Atualmente, o trabalho se concentra na criação do relatório, e embora a falta de acesso ao documento possa proteger contra pressões da indústria, isso não garante que interesses privados não consigam influenciar o texto. Fernandes listou várias preocupações com relação ao projeto, incluindo a tentativa do governo de incluir incentivos para a instalação de data centers sem garantias de direitos trabalhistas ou proteção ambiental. Ele também comentou sobre a possível exclusão de garantias de direitos autorais e trabalhistas presentes no texto original do Senado.
Outro ponto crítico discutido é a necessidade de rotulagem de conteúdos gerados por IA, essencial para combater desinformação e deepfakes. Essa questão se torna ainda mais relevante em um contexto de eleições, onde a influência de informações falsas pode ser significativa.
Concentração de Poder e Soberania Digital
Alexandre Gonzales, pesquisador do Instituto de Pesquisa Econômica Aplicada (Ipea), trouxe uma análise mais ampla sobre a regulação de IA, relacionada à concentração de poder das plataformas digitais. Ele destacou a importância de criticar a naturalização do uso de IA, desenvolvida majoritariamente por empresas dos Estados Unidos e da China, sugerindo que o país deve buscar sua própria identidade digital.

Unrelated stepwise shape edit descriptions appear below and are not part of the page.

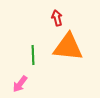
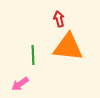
red arrow: moved 2 px right, 1 px down
pink arrow: rotated 18 degrees clockwise
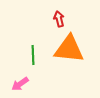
orange triangle: moved 1 px right, 2 px down
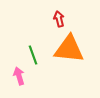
green line: rotated 18 degrees counterclockwise
pink arrow: moved 1 px left, 8 px up; rotated 108 degrees clockwise
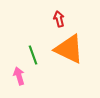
orange triangle: rotated 20 degrees clockwise
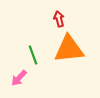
orange triangle: rotated 32 degrees counterclockwise
pink arrow: moved 2 px down; rotated 120 degrees counterclockwise
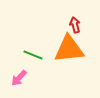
red arrow: moved 16 px right, 6 px down
green line: rotated 48 degrees counterclockwise
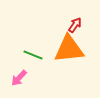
red arrow: rotated 49 degrees clockwise
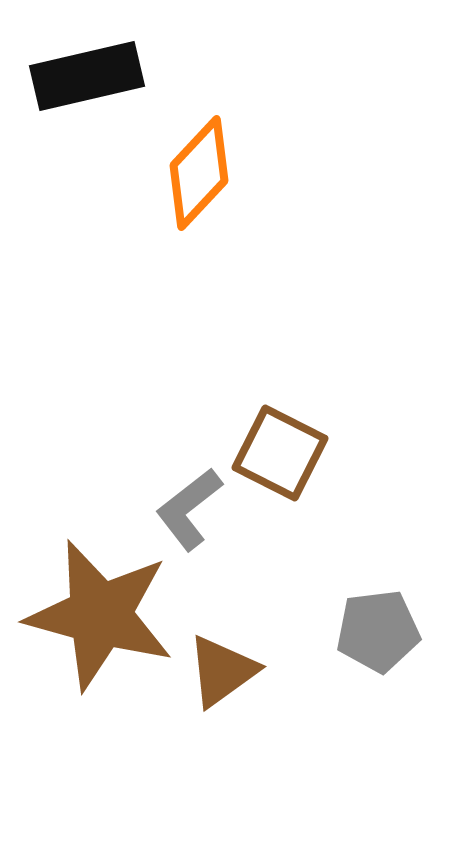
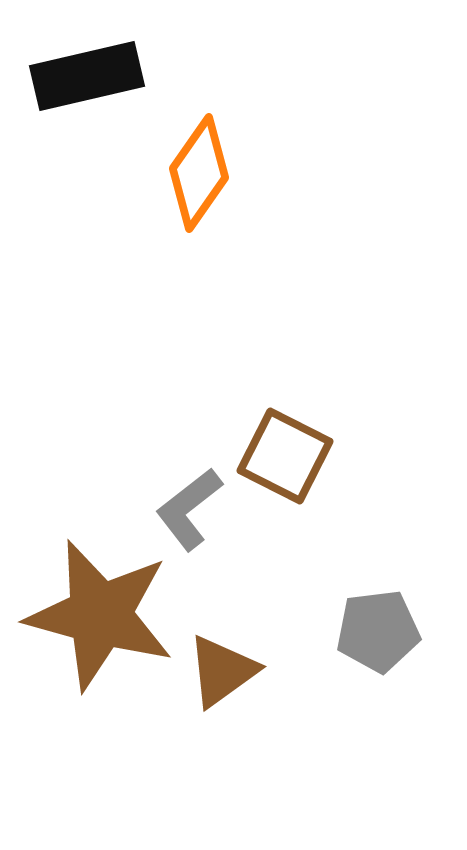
orange diamond: rotated 8 degrees counterclockwise
brown square: moved 5 px right, 3 px down
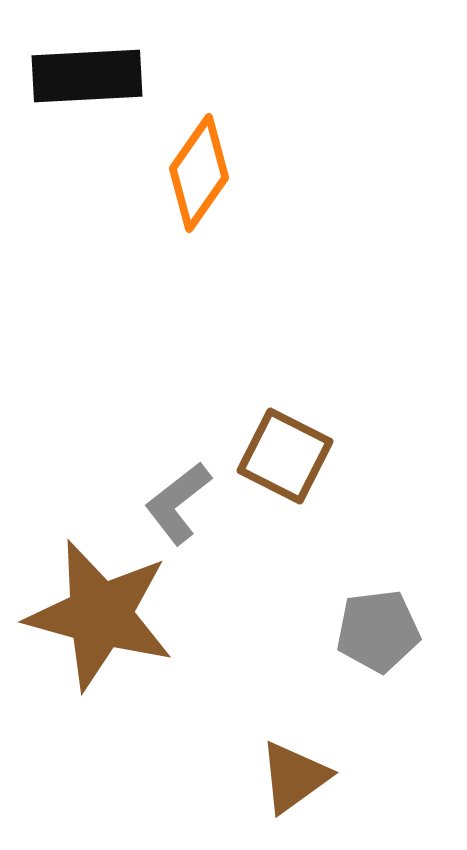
black rectangle: rotated 10 degrees clockwise
gray L-shape: moved 11 px left, 6 px up
brown triangle: moved 72 px right, 106 px down
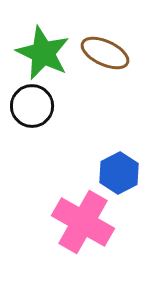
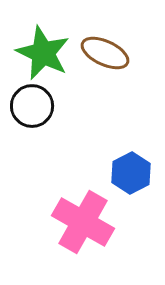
blue hexagon: moved 12 px right
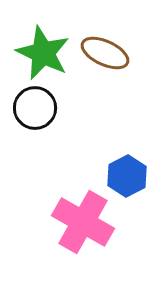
black circle: moved 3 px right, 2 px down
blue hexagon: moved 4 px left, 3 px down
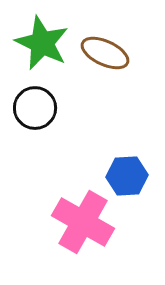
green star: moved 1 px left, 10 px up
blue hexagon: rotated 24 degrees clockwise
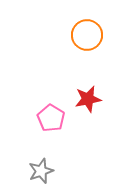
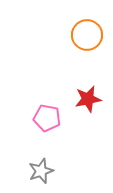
pink pentagon: moved 4 px left; rotated 20 degrees counterclockwise
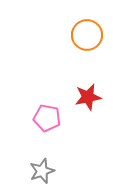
red star: moved 2 px up
gray star: moved 1 px right
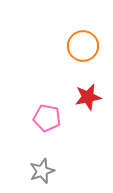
orange circle: moved 4 px left, 11 px down
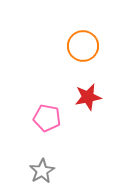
gray star: rotated 10 degrees counterclockwise
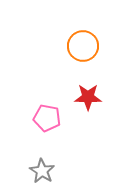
red star: rotated 12 degrees clockwise
gray star: rotated 10 degrees counterclockwise
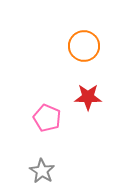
orange circle: moved 1 px right
pink pentagon: rotated 12 degrees clockwise
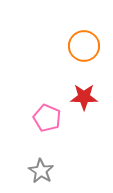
red star: moved 4 px left
gray star: moved 1 px left
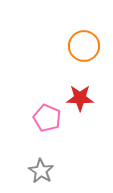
red star: moved 4 px left, 1 px down
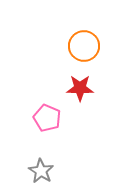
red star: moved 10 px up
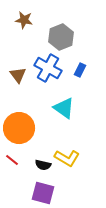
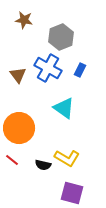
purple square: moved 29 px right
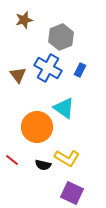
brown star: rotated 24 degrees counterclockwise
orange circle: moved 18 px right, 1 px up
purple square: rotated 10 degrees clockwise
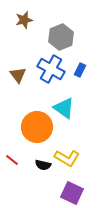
blue cross: moved 3 px right, 1 px down
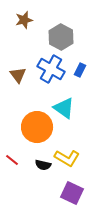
gray hexagon: rotated 10 degrees counterclockwise
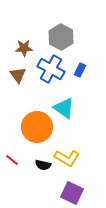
brown star: moved 28 px down; rotated 12 degrees clockwise
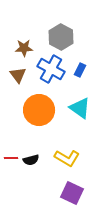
cyan triangle: moved 16 px right
orange circle: moved 2 px right, 17 px up
red line: moved 1 px left, 2 px up; rotated 40 degrees counterclockwise
black semicircle: moved 12 px left, 5 px up; rotated 28 degrees counterclockwise
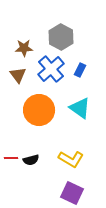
blue cross: rotated 20 degrees clockwise
yellow L-shape: moved 4 px right, 1 px down
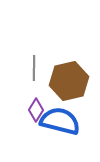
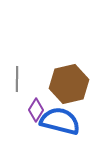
gray line: moved 17 px left, 11 px down
brown hexagon: moved 3 px down
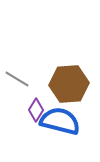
gray line: rotated 60 degrees counterclockwise
brown hexagon: rotated 9 degrees clockwise
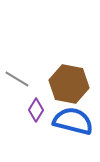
brown hexagon: rotated 15 degrees clockwise
blue semicircle: moved 13 px right
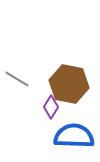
purple diamond: moved 15 px right, 3 px up
blue semicircle: moved 1 px right, 15 px down; rotated 12 degrees counterclockwise
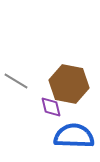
gray line: moved 1 px left, 2 px down
purple diamond: rotated 45 degrees counterclockwise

Gonzales também alertou para questões socioambientais ligadas à construção de infraestrutura para IA e defendeu que a soberania digital é fundamental, permitindo ao Brasil decidir como tratar seus dados em benefício da população. Ele frisou que a mobilização social e política é essencial para enfrentar tanto pressões internas quanto internacionais no processo de regulação.
Direitos Humanos e Informação
Guilherme Duarte, especialista em Direitos Humanos, apontou que a resistência à regulação da IA é forte tanto globalmente quanto no nível nacional. Ele enfatizou que o adiamento das discussões pode exigir maior organização da sociedade civil para evitar retrocessos. Duarte destacou que o Conselho Nacional de Direitos Humanos (CNDH) tem discutido os impactos da IA nos direitos fundamentais e promovido diálogos sobre o tema.

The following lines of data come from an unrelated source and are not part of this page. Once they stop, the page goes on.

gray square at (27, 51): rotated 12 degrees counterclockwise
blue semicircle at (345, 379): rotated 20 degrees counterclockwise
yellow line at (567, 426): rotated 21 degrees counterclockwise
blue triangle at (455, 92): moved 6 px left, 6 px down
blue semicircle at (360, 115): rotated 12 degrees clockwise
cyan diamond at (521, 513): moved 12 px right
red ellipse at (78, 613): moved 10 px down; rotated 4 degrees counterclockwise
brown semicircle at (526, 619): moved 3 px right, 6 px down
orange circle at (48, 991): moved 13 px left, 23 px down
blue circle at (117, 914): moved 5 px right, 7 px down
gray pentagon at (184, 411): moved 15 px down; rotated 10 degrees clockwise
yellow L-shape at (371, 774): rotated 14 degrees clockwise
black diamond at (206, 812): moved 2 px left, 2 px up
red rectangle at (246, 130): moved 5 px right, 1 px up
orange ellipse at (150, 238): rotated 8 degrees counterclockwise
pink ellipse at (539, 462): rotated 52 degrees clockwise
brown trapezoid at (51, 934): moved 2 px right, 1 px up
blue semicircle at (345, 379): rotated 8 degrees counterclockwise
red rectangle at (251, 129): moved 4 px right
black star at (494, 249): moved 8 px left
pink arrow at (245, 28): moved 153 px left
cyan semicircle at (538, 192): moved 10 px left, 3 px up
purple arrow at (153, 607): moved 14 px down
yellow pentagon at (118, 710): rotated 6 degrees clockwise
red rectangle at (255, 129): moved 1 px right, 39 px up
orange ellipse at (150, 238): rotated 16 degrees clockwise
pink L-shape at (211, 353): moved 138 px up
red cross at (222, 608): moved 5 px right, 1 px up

Duarte abordou a importância de garantir a remuneração de criadores de conteúdo, ressaltando a necessidade de proteger os direitos autorais, especialmente na IA generativa. Ele também alertou sobre como os sistemas de recomendação podem amplificar informações prejudiciais à democracia.
Data Centers e Vigilância
Admirson Medeiros Ferro Júnior, ex-coordenador do FNDC, destacou a atenção dada ao debate sobre data centers, especialmente em relação a propostas em municípios gaúchos. Ele informou que o CNDH tem realizado atividades e emitido recomendações sobre o tema.
Greg chamou a atenção para os riscos das tecnologias de vigilância, como o reconhecimento facial, e para a falta de responsabilidade das plataformas quanto ao uso de IA para desinformação. Ele defendeu a necessidade de um consenso social para enfrentar adversidades políticas.
Mobilização Social e Geopolítica da IA
Katia Marko, coordenadora-geral do FNDC, enfatizou a importância de reestruturar comitês estaduais e fortalecer a mobilização no país. A proposta inclui caravanas nacionais para dialogar sobre a democratização da comunicação em várias localidades, começando por Porto Alegre e passando por diversos estados.
Atahualpa Blanchet, pesquisador da USP, trouxe uma perspectiva internacional, alertando para a necessidade de regulamentações que protejam os direitos trabalhistas em um cenário de crescente automação.
Sady Jacques, técnico em computação, discutiu a dependência do Brasil em relação às grandes empresas de tecnologia, ressaltando a importância da defesa da soberania digital e da valorização de iniciativas de software livre.
Fernandes concluiu falando sobre os desafios que o Brasil enfrenta na competição no cenário tecnológico global e a necessidade de um planejamento estratégico a longo prazo.
A discussão reafirma a necessidade de uma regulação sólida e consciente, que garanta a proteção dos direitos e promova um futuro mais justo e equilibrado em relação à tecnologia.